You can also complete this command for On-Premises users by modifying the script to use Get-ADGroupMember as shown below.


# Get Group Members
Get-ADGroupMember -Identity '#########' | export-csv -Path $env:HOMEDRIVE\INSTALL\#########.csv

This script can be modified to complete other provisioning based on Group Membership, just copy and paste into PowerShell ISE and make the necessary changes

Regards

The Author

Working with PowerShell Global Variables

Hello,

I have been recently working on a number of PowerShell scripts which have several different “Functions” and found that I need to use variables that may have been previous set in a previous Function action. If a variable has been set in a function we are not able to just use the $Variable name in the following function so, as we don’t want to be prompting for the same information over and over again we can get around this issue by using Global Variables.

Example script without a global variable.

The following script shows that $accountname prompt has been specified in both functions increase the manual input require to action this script. This is an acceptable method if you wanted to be prompted but in a scripting scenario PowerShell can do a lot more to reduce the need for manual input.


Function Get-Mailbox {
$accountname = Read-Host -Prompt 'Please enter - Account Name'
Get-Mailbox -Name $AccountName
}

Function Set-Mailbox{
$accountname = Read-Host -Prompt 'Please enter - Account Name'
$password = Read-Host -Prompt 'Please enter - Password'
Set-Mailbox -Name $accountname -Password $password
}

Example script a global variable.

The following script is now using $Global:AccounName which sits outside of the Function blocks and looks at the $accountname variable when it has been specified or called into action. So any other functions within the script which require the $accountname variable will now be defined as $Global:AccountName as shown below.

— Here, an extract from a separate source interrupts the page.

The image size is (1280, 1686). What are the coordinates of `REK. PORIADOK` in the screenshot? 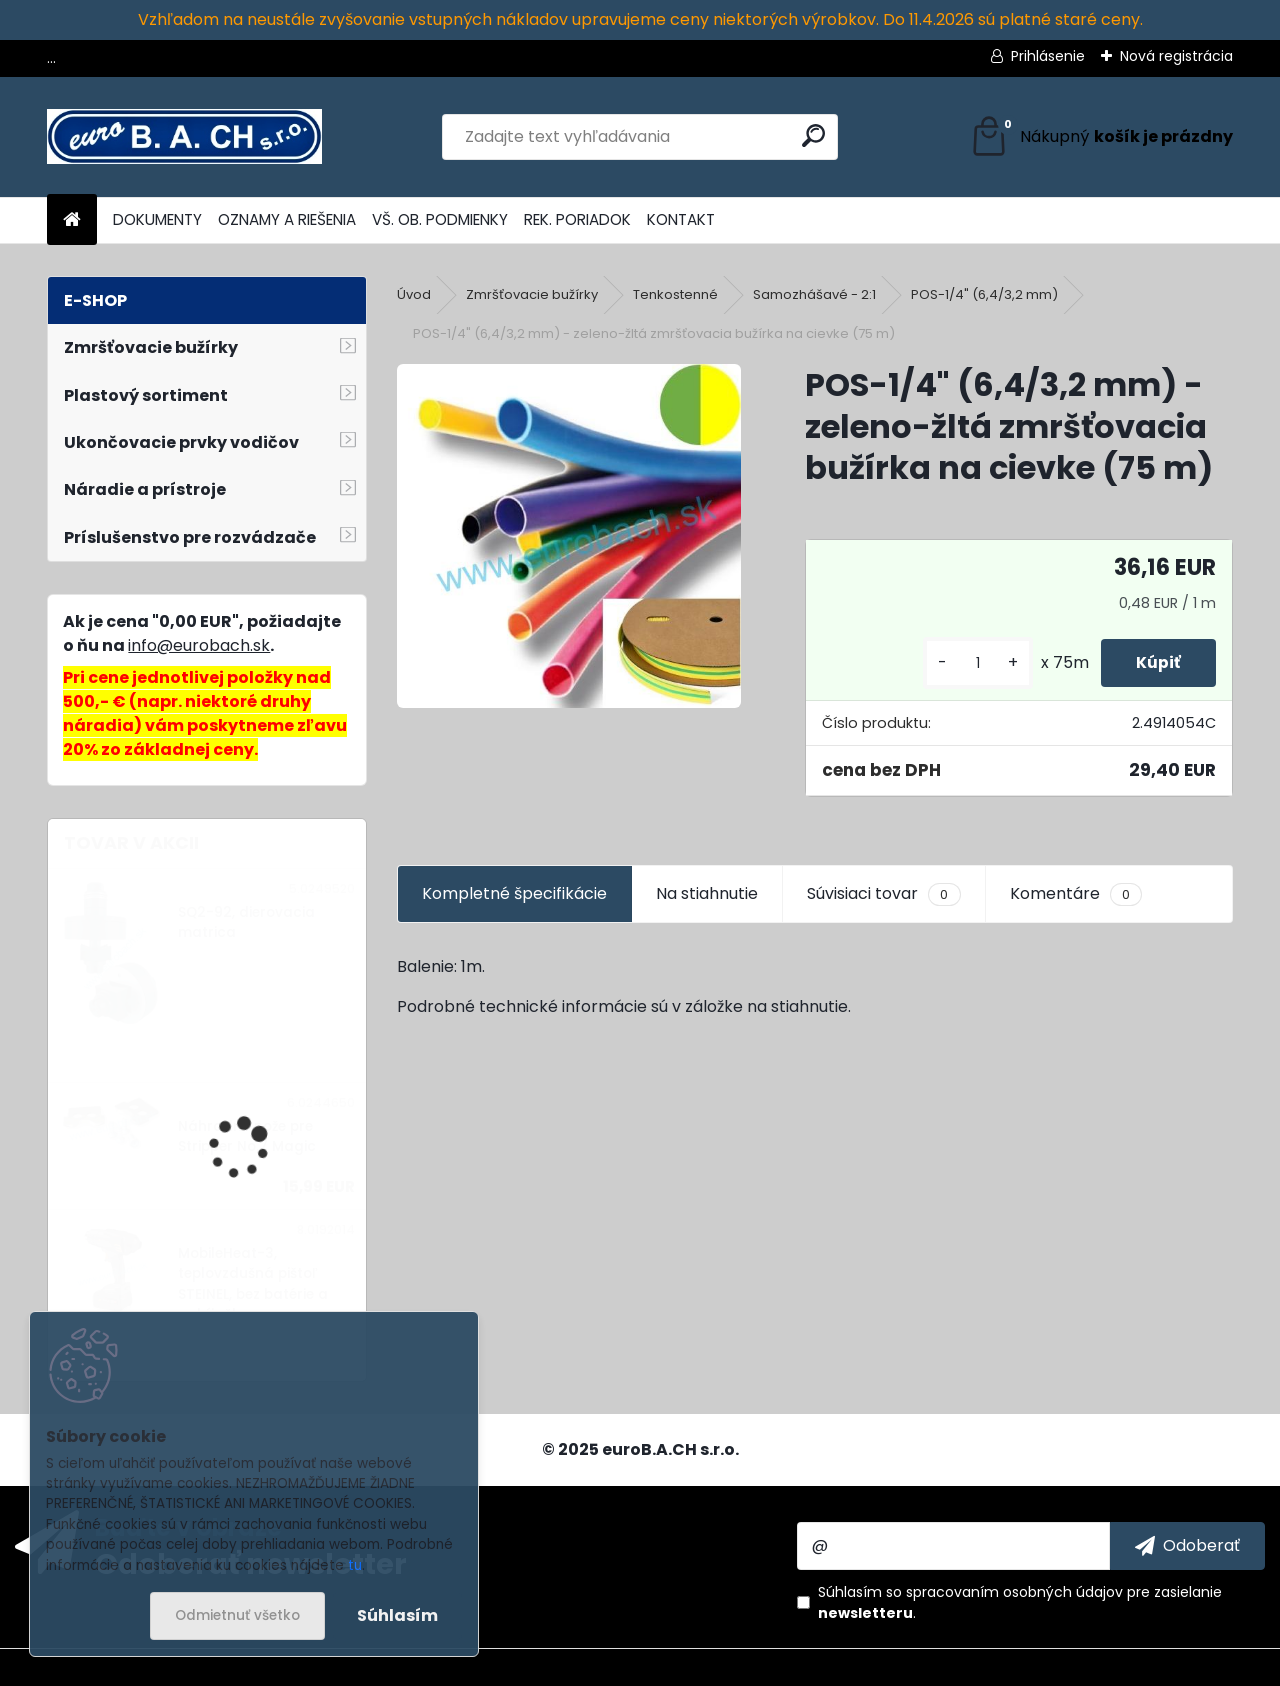 It's located at (577, 219). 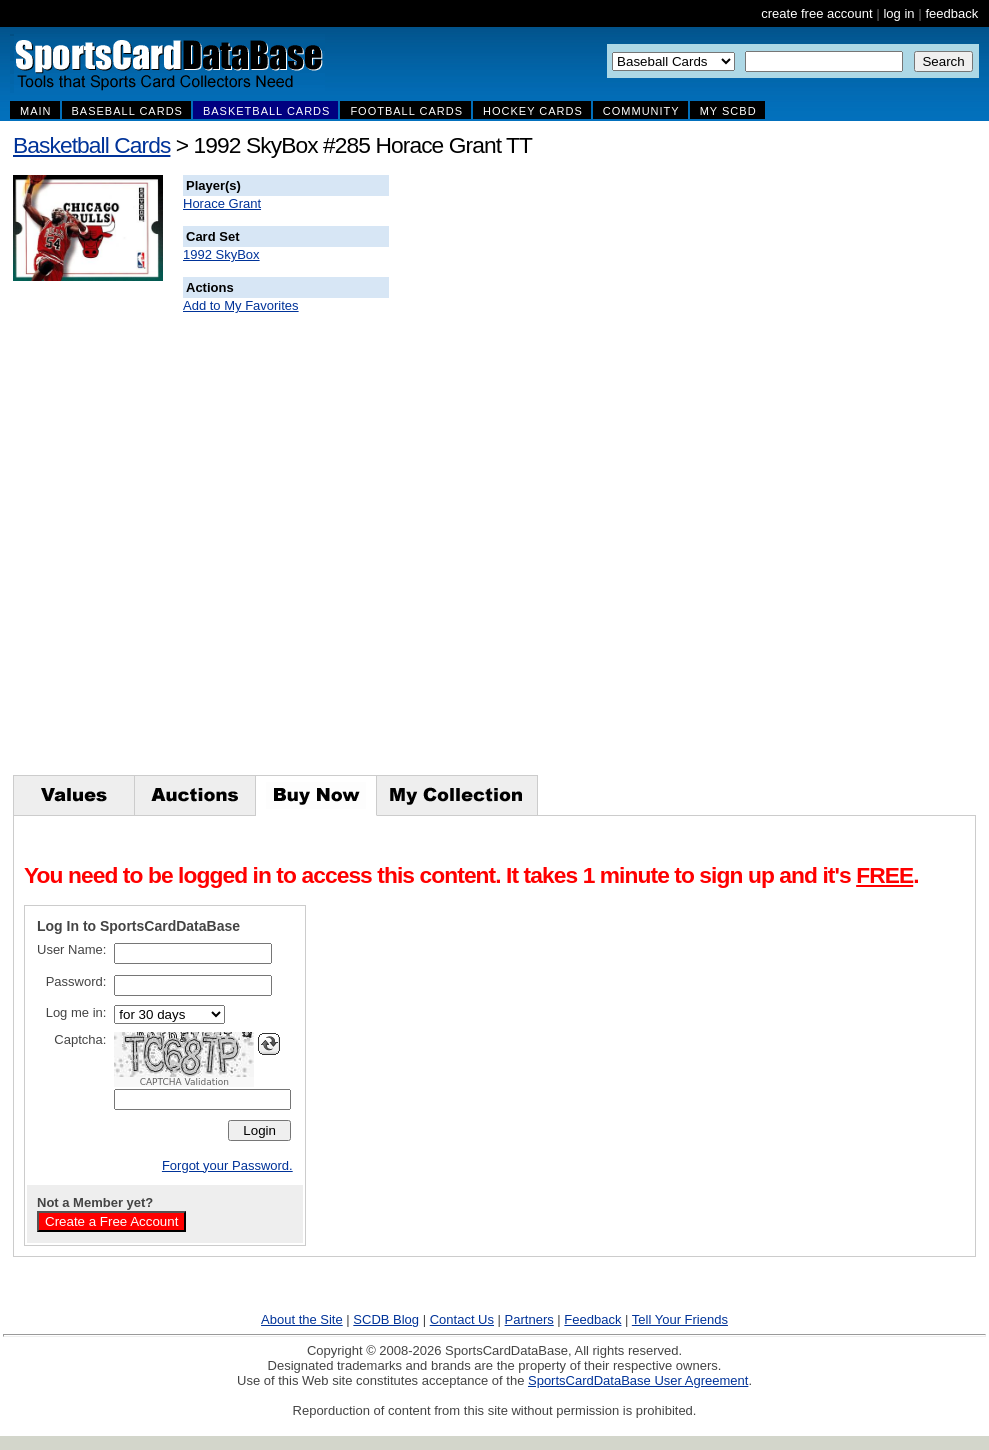 I want to click on SportsCardDataBase User Agreement, so click(x=638, y=1380).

$Global:AccountName = $accountname

Function Get-Mailbox {
$accountname = Read-Host -Prompt 'Please enter - Account Name'
Get-Mailbox -Name $AccountName
}

Function Set-Mailbox {
$password = Read-Host -Prompt 'Please enter - Password'
Set-Mailbox -Name $Global:AccountName -Password $password
}

This concludes how to use a Global Variable within your PowerShell script.

Remember: PowerShell is one of the most powerful tools available to all IT Professional and the best of it…. It’s FREE. It only requires you to launch the PowerShell Consoles whether that maybe PowerShell or PowerShell ISE. Start your PowerShell journey today and script actions you complete on a day to day basis to reduce the time and effort required.